/matmul

Matrix Multiplication code using Linux Kernel Module

Primary LanguageC

Matrix Multiplication using Linux Kernel Module

This repository contains code for performing matrix multiplication using a Linux kernel module. The matrix multiplication is implemented with parallel computation using submatrices and multiple threads.

Files

  1. matmul_kernel.c: This file contains the kernel code responsible for matrix multiplication. It receives and instantiates matrices A and B from user space to the kernel. The code splits the matrices into submatrices if the matrix size is greater than a certain threshold (SUBMAT_SIZE). It computes the multiplication results in each worker thread, synchronizes the thread results (until completion), combines the results, and sends them to user space. All kernel processes happen within the /proc directory and are later offloaded to user space.
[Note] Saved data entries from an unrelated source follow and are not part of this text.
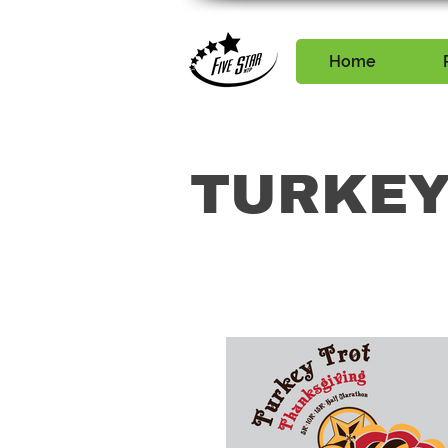
Home
TURKEY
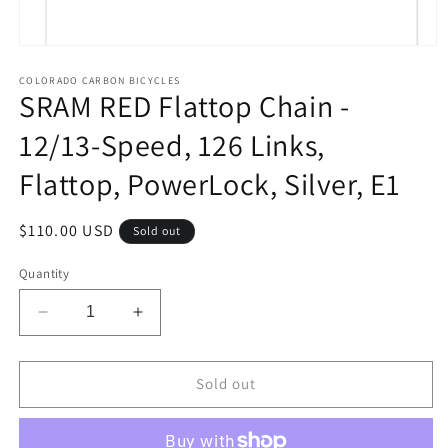
Open
media
1
COLORADO CARBON BICYCLES
SRAM RED Flattop Chain -
in
modal
12/13-Speed, 126 Links,
Flattop, PowerLock, Silver, E1
Regular
$110.00 USD
Sold out
price
Quantity
Decrease
Increase
quantity
quantity
for
for
SRAM
SRAM
Sold out
RED
RED
Flattop
Flattop
Chain
Chain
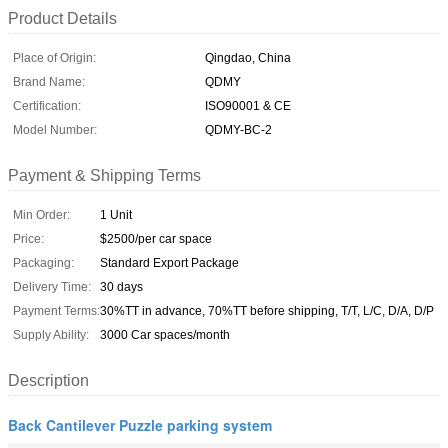
Product Details
Place of Origin:
Qingdao, China
Brand Name:
QDMY
Certification:
ISO90001 & CE
Model Number:
QDMY-BC-2
Payment & Shipping Terms
Min Order:
1 Unit
Price:
$2500/per car space
Packaging:
Standard Export Package
Delivery Time:
30 days
Payment Terms:
30%TT in advance, 70%TT before shipping, T/T, L/C, D/A, D/P
Supply Ability:
3000 Car spaces/month
Description
Back Cantilever Puzzle parking system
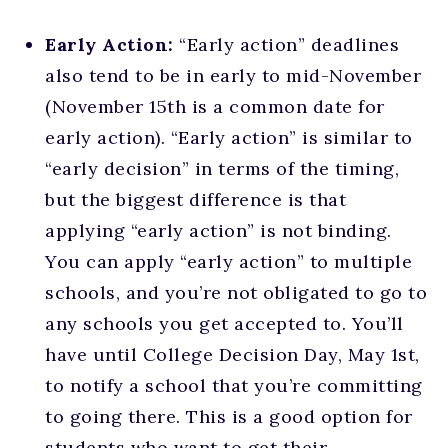
Early Action:
“Early action” deadlines
also tend to be in early to mid-November
(November 15th is a common date for
early action). “Early action” is similar to
“early decision” in terms of the timing,
but the biggest difference is that
applying “early action” is not binding.
You can apply “early action” to multiple
schools, and you’re not obligated to go to
any schools you get accepted to. You’ll
have until College Decision Day, May 1st,
to notify a school that you’re committing
to going there. This is a good option for
students who want to get their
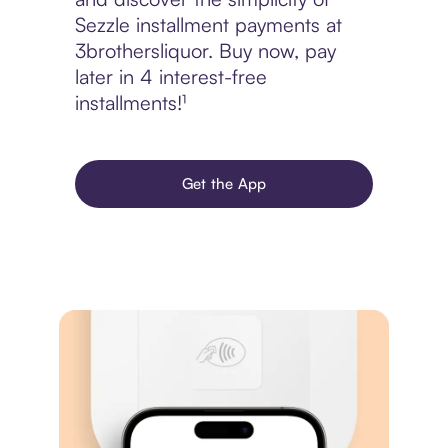
Sezzle installment payments at
3brothersliquor. Buy now, pay
later in 4 interest-free
installments!¹
Get the App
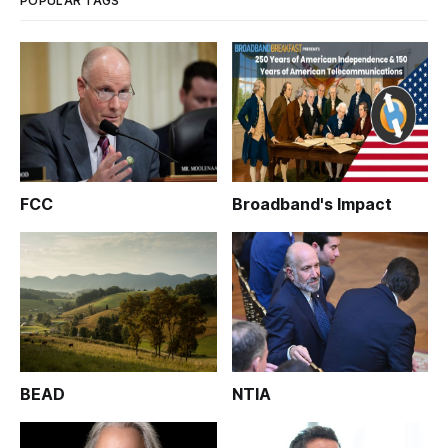
POPULAR TAGS
FCC
Broadband's Impact
BEAD
NTIA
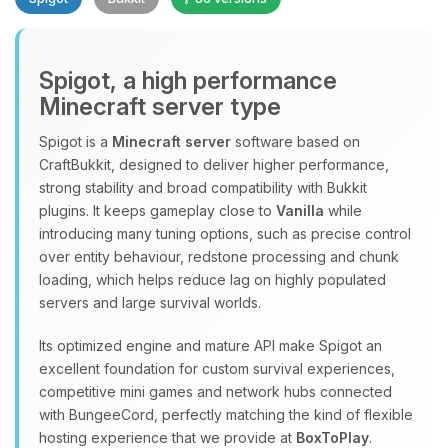
Spigot, a high performance
Minecraft server type
Spigot is a
Minecraft server
software based on
CraftBukkit, designed to deliver higher performance,
Yay, finally someone to talk to! I’m
strong stability and broad compatibility with Bukkit
Choupy, your little BoxToPlay
plugins. It keeps gameplay close to
Vanilla
while
assistant. Tell me what you need,
introducing many tuning options, such as precise control
and I’ll wiggle my tiny circuits to help
over entity behaviour, redstone processing and chunk
you.
loading, which helps reduce lag on highly populated
08/09/2026, 09:48 AM
servers and large survival worlds.
Its optimized engine and mature API make Spigot an
excellent foundation for custom survival experiences,
competitive mini games and network hubs connected
with BungeeCord, perfectly matching the kind of flexible
hosting experience that we provide at
BoxToPlay
.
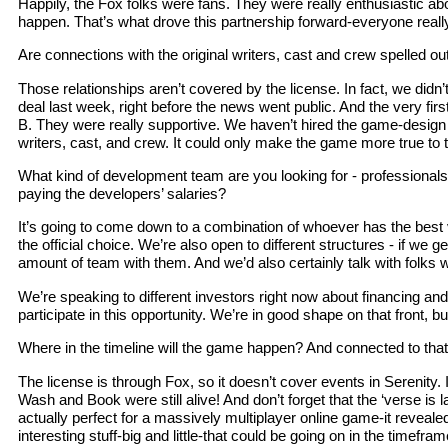
Happily, the Fox folks were fans. They were really enthusiastic ab
happen. That’s what drove this partnership forward-everyone really 
Are connections with the original writers, cast and crew spelled out
Those relationships aren’t covered by the license. In fact, we didn’
deal last week, right before the news went public. And the very fi
B. They were really supportive. We haven’t hired the game-design 
writers, cast, and crew. It could only make the game more true to 
What kind of development team are you looking for - professionals
paying the developers’ salaries?
It’s going to come down to a combination of whoever has the best vi
the official choice. We’re also open to different structures - if 
amount of team with them. And we’d also certainly talk with folks 
We’re speaking to different investors right now about financing and
participate in this opportunity. We’re in good shape on that front, 
Where in the timeline will the game happen? And connected to that, 
The license is through Fox, so it doesn’t cover events in Serenity
Wash and Book were still alive! And don’t forget that the ‘verse is
actually perfect for a massively multiplayer online game-it revealed gl
interesting stuff-big and little-that could be going on in the time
  2. matmul_user.c: This file contains the user space code. When executed, it prompts the user for the matrix size, inputs for matrices A and B, and then displays the resulting matrix. The matrices A and B are sent to kernel space for computation.

  3. Makefile: This Makefile is used to build the kernel modules and compile the user space C code. It streamlines the compilation and building process.

  4. load_kernel.sh: This script runs the Makefile, inserts the matmul module into the kernel, and executes the compiled user space code to perform the matrix multiplication.

  5. rem_kernel.sh: This script first unloads the matmul module from the kernel and then runs make clean to remove all kernel-related files.

Usage

To run the matrix multiplication, follow these steps in a terminal in the matmul directory:

  1. Use the sudo su command to become a superuser or switch to root.

  2. Execute the load_kernel.sh script to compile and load the kernel module, and then run the user script.

  3. If needed, execute the rem_kernel.sh script to unload the kernel module and clean up.

Please ensure you have a compatible environment and necessary permissions before running these scripts.

Acknowledgements

This project was inspired by various resources:

  • OpenAI's ChatGPT for providing assistance and guidance on developing the kernel module and user space code.
  • Stack Overflow community for answering questions related to Linux kernel programming.
  • Linux Kernel Module Programming Guide for its detailed guide on creating kernel modules.

I am grateful for the insights gained from these sources during the development of this project.